Genetic testing of the MTBP gene will reliably determine whether a dog is a genetic Carrier of shar-pei autoinflammatory disease. Shar-pei autoinflammatory disease is inherited in an autosomal incomplete dominant manner in dogs that dogs only need to inherit one copy of the mutated gene to be at an increased risk of developing the disease. Though clinical signs are most commonly seen in dogs having two copies of the mutated gene, carrier dogs can also show signs of autoinflammatory disease. Thus, dogs that have one or two mutant copies of the gene are considered at-risk for shar-pei autoinflammatory disease. When carriers of this Mutation are bred with another dog that also is a carrier of the same mutation, there is risk of having affected pups. For each pup that is born to this pairing, there is a 25% chance that the puppy will inherit two copies of the mutation and a 50% chance that the puppy will inherit one copy of the mutation and, in either case, may be susceptible to autoinflammatory disease. Reliable genetic testing is important for determining breeding practices. In order to eliminate this mutation from breeding lines and to avoid the potential of producing affected pups, breeding of known carriers is not recommended. Dogs that are not carriers of the mutation have no increased risk of having affected pups when bred to a dog that is also clear for this mutation.

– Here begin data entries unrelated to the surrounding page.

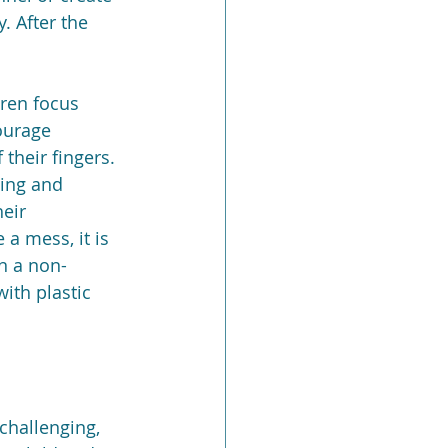
. After the 
ren focus 
ourage 
their fingers. 
ing and 
eir 
a mess, it is 
n a non-
ith plastic 
challenging, 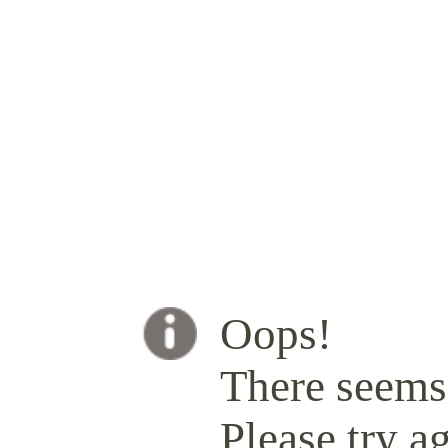
Oops!
There seems 
Please try ag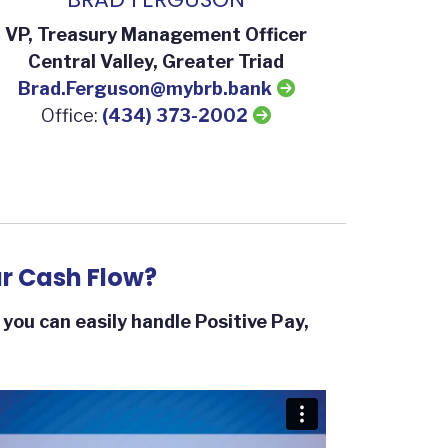
VP, Treasury Management Officer
Central Valley, Greater Triad
Brad.Ferguson@mybrb.bank
Office:
(434) 373-2002
r Cash Flow?
ou can easily handle Positive Pay,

There may be other causes of this condition in dogs and a normal result does not exclude a different mutation in this gene or any other gene that may result in a similar genetic disease or trait.

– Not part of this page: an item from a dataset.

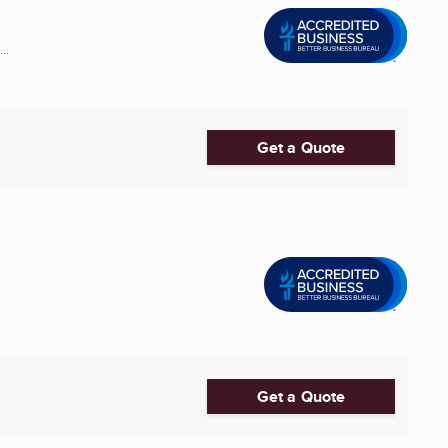
..
Get a Quote
Get a Quote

- Hayem G. Chinese Shar-Pei dogs: a model for human Mediterranean fever? Joint Bone Spine. 2013 Jul;80(4):353-4. [PubMed: 23622734]
- May C, Hammill J, Bennett D. Chinese shar pei fever syndrome: a preliminary report. Vet Rec. 1992 Dec 19-26;131(25-26):586-7. [PubMed: 1287956]
- Metzger J, Distl O. A study of Shar-Pei dogs refutes association of the 'meatmouth' duplication near HAS2 with Familial Shar-Pei Fever. Anim Genet. 2014 Oct;45(5):763-4. [PubMed: 25040095]
- Metzger J, Nolte A, Uhde AK, Hewicker-Trautwein M, Distl O. Whole genome sequencing identifies missense mutation in MTBP in Shar-Pei affected with Autoinflammatory Disease (SPAID). BMC Genomics. 2017 May 4;18(1):348. [PubMed: 28472921]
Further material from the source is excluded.